Lavakare stressed the need to realize that air pollution weakens the lungs, so countries like India with higher pollution and lower nutrition levels will be more affected by COVID-19, and morbidity and deaths are likely to be higher.

Ravina Kohli, environmentalist and member of the #MyRightToBreathe campaign, said it was a “huge red flag” for governments obsessed with development at the expense of the environment.

“We people are the problem. Our communication on solutions now also includes how to reduce pollution on a personal level by being able to understand our behavior and its consequences on our environment.

“For the first time, I believe our current generation will discover the critical importance and the need to focus on public health and the quality of the air we breathe,” she said.

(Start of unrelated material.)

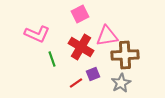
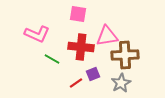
pink square: moved 2 px left; rotated 36 degrees clockwise
red cross: rotated 25 degrees counterclockwise
green line: rotated 42 degrees counterclockwise
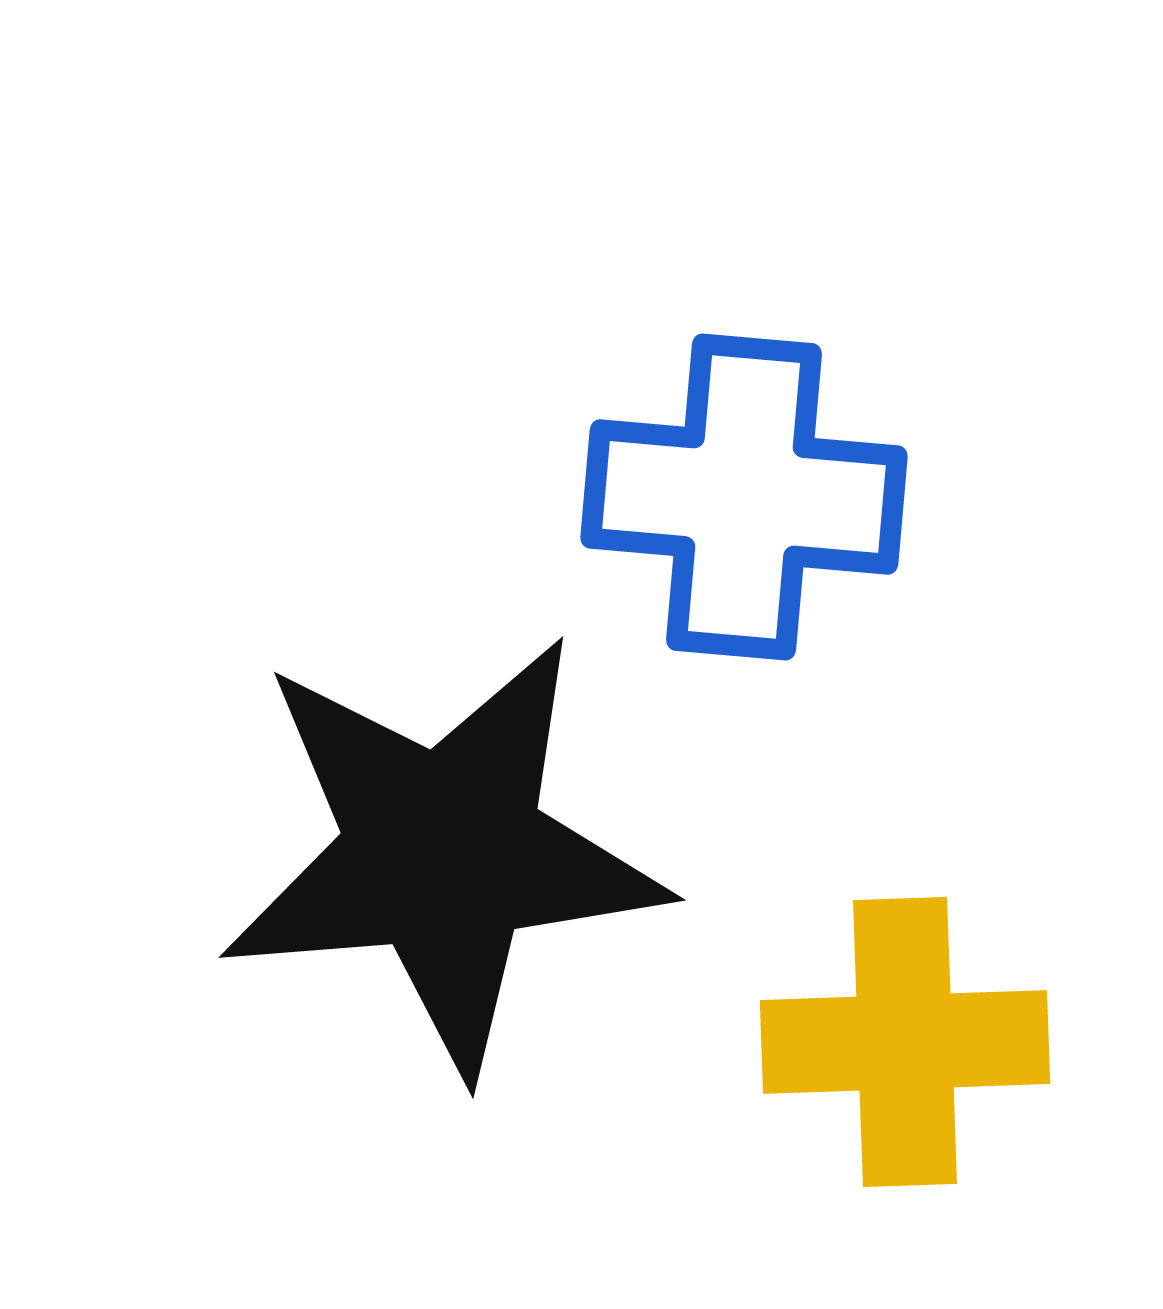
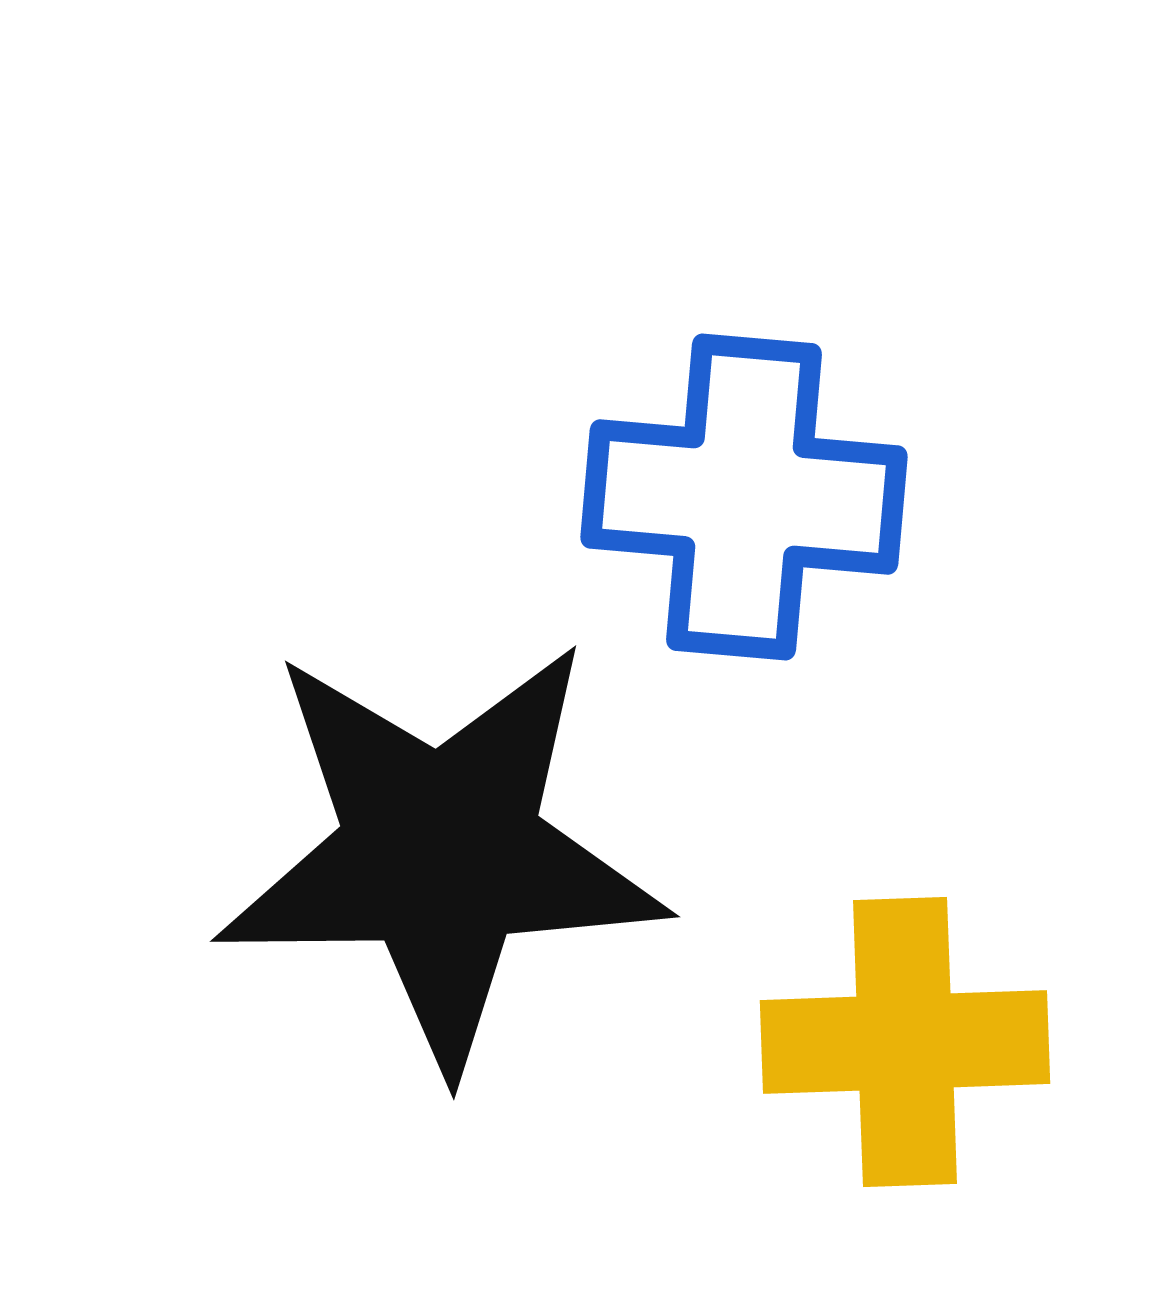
black star: moved 2 px left; rotated 4 degrees clockwise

Jai Dhar Gupta, environmentalist and founder of Nirvana Being, which sells masks and purifiers to fight pollution, said humans need to determine whether they want to return to the normal that existed before or find a more sustainable normal.

“It has been a fantastic awakening and I think we have had a reality check and we need to find a new standard. It is an opportunity, a chance to find a new sustainable life,” he said.